MATERIALS PROVIDED:
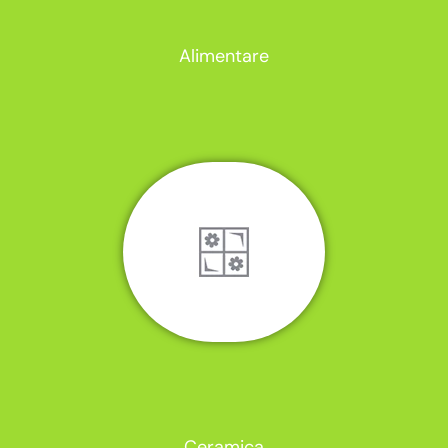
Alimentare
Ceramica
==
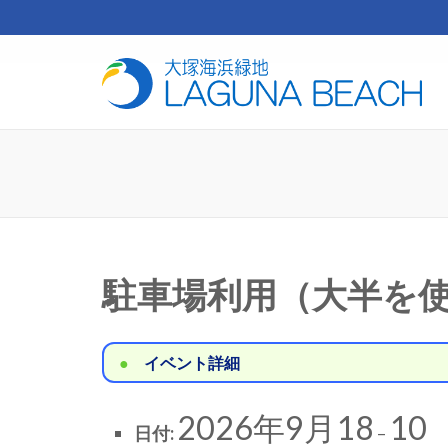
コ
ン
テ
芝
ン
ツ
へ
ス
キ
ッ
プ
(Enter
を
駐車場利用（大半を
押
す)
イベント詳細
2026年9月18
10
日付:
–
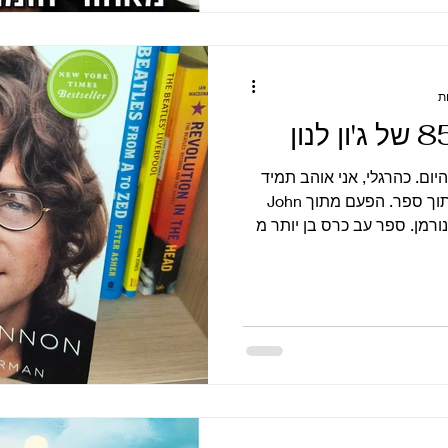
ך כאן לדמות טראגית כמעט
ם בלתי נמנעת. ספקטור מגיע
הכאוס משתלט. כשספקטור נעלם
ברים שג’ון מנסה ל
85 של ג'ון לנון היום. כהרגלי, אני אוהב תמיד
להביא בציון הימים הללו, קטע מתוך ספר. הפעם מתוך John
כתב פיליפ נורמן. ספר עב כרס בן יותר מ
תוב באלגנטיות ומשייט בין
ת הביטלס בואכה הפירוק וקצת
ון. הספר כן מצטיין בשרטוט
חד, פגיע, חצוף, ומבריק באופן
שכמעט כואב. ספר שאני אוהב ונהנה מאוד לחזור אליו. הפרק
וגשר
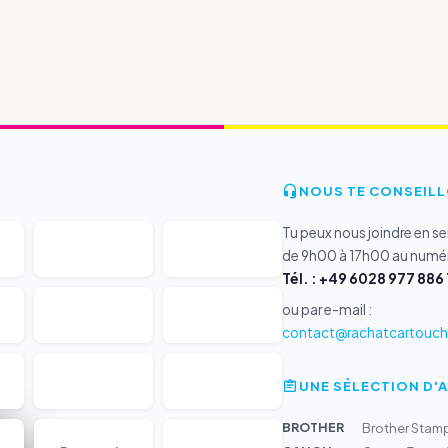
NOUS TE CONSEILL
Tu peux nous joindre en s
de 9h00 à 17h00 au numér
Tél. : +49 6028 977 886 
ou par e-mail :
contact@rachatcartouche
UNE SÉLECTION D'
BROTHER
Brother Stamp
---
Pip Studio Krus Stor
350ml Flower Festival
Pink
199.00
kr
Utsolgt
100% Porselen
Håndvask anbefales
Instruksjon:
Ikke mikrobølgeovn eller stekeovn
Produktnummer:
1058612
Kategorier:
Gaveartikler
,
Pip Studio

AIM OF THE EXERCISE:
Find the lines of the listing above that hold "אוהב". Please copy them.

SOLUTION FOR THIS EXERCISE:
85 של ג'ון לנון היום. כהרגלי, אני אוהב תמיד
שכמעט כואב. ספר שאני אוהב ונהנה מאוד לחזור אליו. הפרק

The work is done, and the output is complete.